Dans le passé, des membres du personnel de Minga ont été menacés de mort après que l’organisation eut tenté d’attirer l’attention des autorités et des médias colombiens sur les violations des droits humains. En Colombie, les paramilitaires et les forces de sécurité ont fréquemment tué des défenseurs des droits humains accusés de collaborer avec un groupe de guérilla ou d’en faire partie.


Le gouvernement actuel du président Álvaro Uribe Vélez a entamé un dialogue avec les groupes paramilitaires soutenus par l’armée colombienne. La principale formation paramilitaire, les Autodefensas Unidas de Colombia(AUC, Milices d'autodéfense unies de Colombie), a déclaré un cessez-le-feu en décembre 2002 ; or, depuis cette date, plus de 2300 personnes ont «disparu» ou ont été tuées.


ACTION RECOMMANDÉE: dans les appels que vous ferez parvenir le plus vite possible aux destinataires mentionnés ci-après(en espagnol ou dans votre propre langue) :


dites-vous préoccupé par la sécurité des membres de l’Asociación para la Promoción Social Alternativa-Minga(Association pour la promotion sociale alternative-Minga), une organisation de défense des droits humains, et priez les autorités de prendre toutes les mesures jugées nécessaires par ces personnes, afin qu’elles puissent poursuivre en toute sécurité leurs activités essentielles et légitimes en faveur des droits humains ;


rappelez aux autorités les obligations qui leur incombent envers les défenseurs des droits humains, telles qu’elles sont définies dans la Déclaration des Nations unies sur le droit et la responsabilité des individus, groupes et organes de la société de promouvoir et protéger les droits de l’homme et les libertés fondamentales universellement reconnus, les résolutions sur les «défenseurs des droits de la personne dans les Amériques»adoptées par l’Organisation des États américains (OEA), et conformément aux recommandations répétées des Nations unies ;


– demandez-leur quelles mesures elles ont prises en vue de protéger la population civile de Curumaní à la suite du massacre perpétré par des paramilitaires les 4 et 5 décembre.


APPELS À


Président de la République :

Sr. Presidente Álvaro Uribe Vélez

Presidente de la República

Palacio de Nariño

Carrera 8 No. 7-2

Santafé de Bogotá, Colombie

Fax : +57 1 337 5890

Formule d'appel :Excmo. Sr. Presidente Uribe, / Monsieur le Président de la République,


Conseiller pour la paix :

Alto Comisionado Para la Paz

Dr. Luis Carlos Restrepo

Casa de Nariño - Carrera 8 No. 7-26

Bogotá

Colombie

Fax : +57 1 560 9946

Formule d’appel : Estimado Dr. Restrepo, / Monsieur,


Fiscal General de la Nación[qui chapeaute le système judiciaire]:

Dr. Mario Germán Iguarán

Fiscal General de la Nación

Fiscalía General de la Nación

Diagonal 22B 52-01 (Ciudad Salite), Bogotá

Colombie

Fax :+57 1 570 2000 (un message préenregistré en espagnol vous indique alors de composer le numéro de poste 2017)

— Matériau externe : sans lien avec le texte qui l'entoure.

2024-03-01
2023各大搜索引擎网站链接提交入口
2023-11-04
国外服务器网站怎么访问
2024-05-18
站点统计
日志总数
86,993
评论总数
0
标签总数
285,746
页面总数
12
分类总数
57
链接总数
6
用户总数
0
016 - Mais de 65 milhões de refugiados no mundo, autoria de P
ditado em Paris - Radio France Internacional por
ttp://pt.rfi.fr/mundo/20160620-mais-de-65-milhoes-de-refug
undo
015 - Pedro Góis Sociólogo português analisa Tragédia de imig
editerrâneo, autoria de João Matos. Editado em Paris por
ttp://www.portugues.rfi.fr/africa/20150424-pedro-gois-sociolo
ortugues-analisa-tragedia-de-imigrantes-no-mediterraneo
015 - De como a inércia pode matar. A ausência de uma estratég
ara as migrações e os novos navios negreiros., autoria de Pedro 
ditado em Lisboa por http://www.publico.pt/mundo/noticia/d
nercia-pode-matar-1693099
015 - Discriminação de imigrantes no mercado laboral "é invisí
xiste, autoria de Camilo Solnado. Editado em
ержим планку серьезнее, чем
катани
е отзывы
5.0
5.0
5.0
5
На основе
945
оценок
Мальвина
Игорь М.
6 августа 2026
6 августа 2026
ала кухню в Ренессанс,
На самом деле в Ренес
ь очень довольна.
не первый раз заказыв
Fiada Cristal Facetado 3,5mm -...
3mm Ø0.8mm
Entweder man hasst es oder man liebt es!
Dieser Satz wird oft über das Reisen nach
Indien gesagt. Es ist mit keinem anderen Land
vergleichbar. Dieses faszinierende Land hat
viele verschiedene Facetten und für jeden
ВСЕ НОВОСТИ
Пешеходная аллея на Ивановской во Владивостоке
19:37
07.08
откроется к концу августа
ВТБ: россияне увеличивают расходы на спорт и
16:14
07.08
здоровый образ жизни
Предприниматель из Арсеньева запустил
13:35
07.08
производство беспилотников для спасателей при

Formule d’appel : Estimado Dr. Iguarán, / Monsieur,


COPIES À


ONG de défense des droits humains :

MINGA

Calle 19 # 5-88, oficina 1203

Bogotá, Colombie


ainsi qu'aux représentants diplomatiques de la Colombie dans votre pays.


PRIÈRE D'INTERVENIR IMMÉDIATEMENT.


APRÈS LE 31 JANVIER 2006,

VÉRIFIEZ AUPRÈS DE VOTRE SECTION S'IL FAUT ENCORE INTERVENIR. MERCI.